Use induction to show that $f_n \; | \; f_{2n}$ ($f_n$ divides $f_{2n}$)

Basis Step is obviously true; but I'm facing difficulty in the Inductive Step. If I assume the inductive hypothesis to be true for some $k$, i.e., $ \dfrac{ f_{2k} } { f_{k} } = c$ (For some positive integer $c > 0$), I'm not clear as to how I should proceed further and prove that $P(2k+1)$ is also true.

I'm new here, so if I'm doing anything wrong, please overlook it on the account of my naivety.

Answer 1

From the start, there isn't a clear statement to induct on. As such, you have to guess the induction hypothesis, and find an explicit pattern which you could describe.

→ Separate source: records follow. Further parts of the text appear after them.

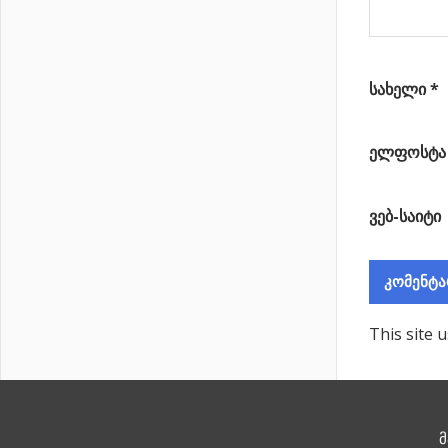
სახელი
*
ელფოსტ
ვებ-საიტი
This site 
მ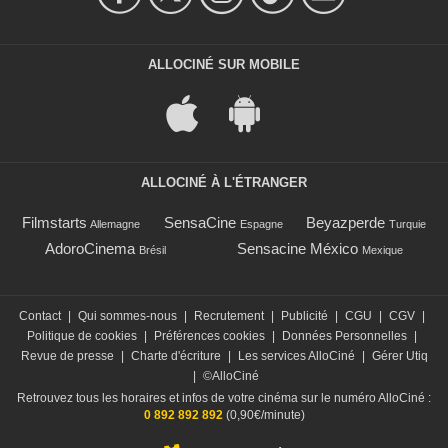
ALLOCINÉ SUR MOBILE
ALLOCINÉ À L'ÉTRANGER
Filmstarts
SensaCine
Beyazperde
Allemagne
Espagne
Turquie
AdoroCinema
Sensacine México
Brésil
Mexique
Contact
|
Qui sommes-nous
|
Recrutement
|
Publicité
|
CGU
|
CGV
|
Politique de cookies
|
Préférences cookies
|
Données Personnelles
|
Revue de presse
|
Charte d'écriture
|
Les services AlloCiné
|
Gérer Utiq
|
©AlloCiné
Retrouvez tous les horaires et infos de votre cinéma sur le numéro AlloCiné :
0 892 892 892
(0,90€/minute)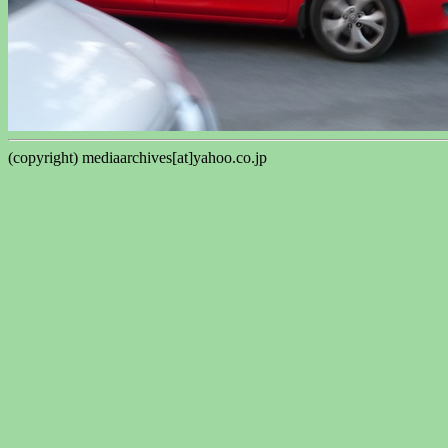
(copyright) mediaarchives[at]yahoo.co.jp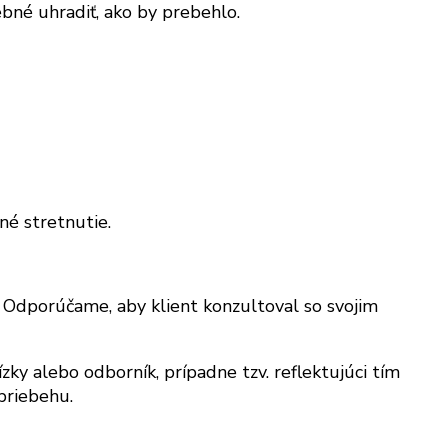
ebné uhradiť, ako by prebehlo.
né stretnutie.
 Odporúčame, aby klient konzultoval so svojim
ky alebo odborník, prípadne tzv. reflektujúci tím
priebehu.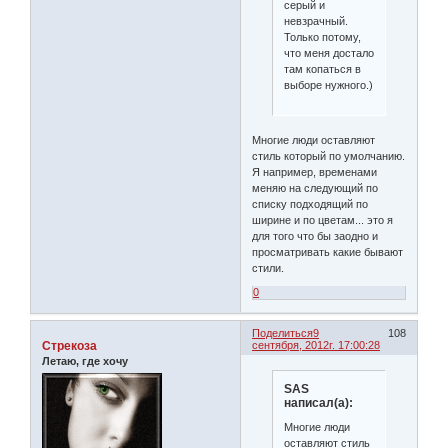
серый и
невзрачный.
Только потому,
что меня достало
там копаться в
выборе нужного.)
Многие люди оставляют
стиль который по умолчанию.
Я например, временами
меняю на следующий по
списку подходящий по
ширине и по цветам... это я
для того что бы заодно и
просматривать какие бывают
стили.
0
Поделиться
9
108
Стрекоза
сентября, 2012г. 17:00:28
Летаю, где хочу
SAS
написал(а):
Многие люди
оставляют стиль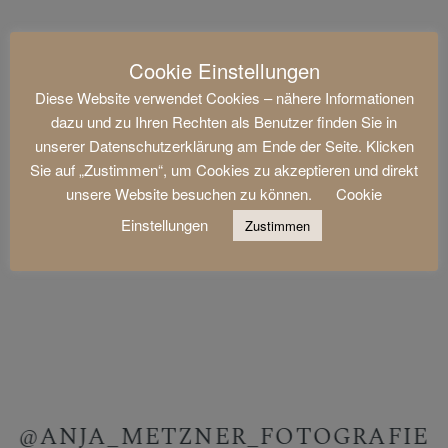
Cookie Einstellungen
Diese Website verwendet Cookies – nähere Informationen
dazu und zu Ihren Rechten als Benutzer finden Sie in
unserer Datenschutzerklärung am Ende der Seite. Klicken
Sie auf „Zustimmen“, um Cookies zu akzeptieren und direkt
unsere Website besuchen zu können.
Cookie
Einstellungen
Zustimmen
@ANJA_METZNER_FOTOGRAFIE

Hint: Look at the sequence of values of $\frac{f_{2k}}{f_k}$. Do you see a pattern there? That suggests to prove the following fact:

$$ \frac{f_{2k+2}} { f_{k+1} } = \frac{f_{2k} } { f_k } + \frac{f_{2k-2} } {f_{k-1} } $$

Check that the first two terms of this series $g_n = \frac{f_{2n}}{f_n}$ are integers, hence conclude by induction that every term is an integer.

Answer 2

The question is old, Calvin Lin's answer is great and already accepted but here is another method (for the famous sake of completess):

We know that $f_n \wedge f_m=f_{n\wedge m}$, where $a\wedge b$ is the gcd of $a$ and $b$. So $f_n \wedge f_{2n}=f_{n\ \wedge\ 2n}=f_n$. This means that $f_n$ divides $f_{2n}$.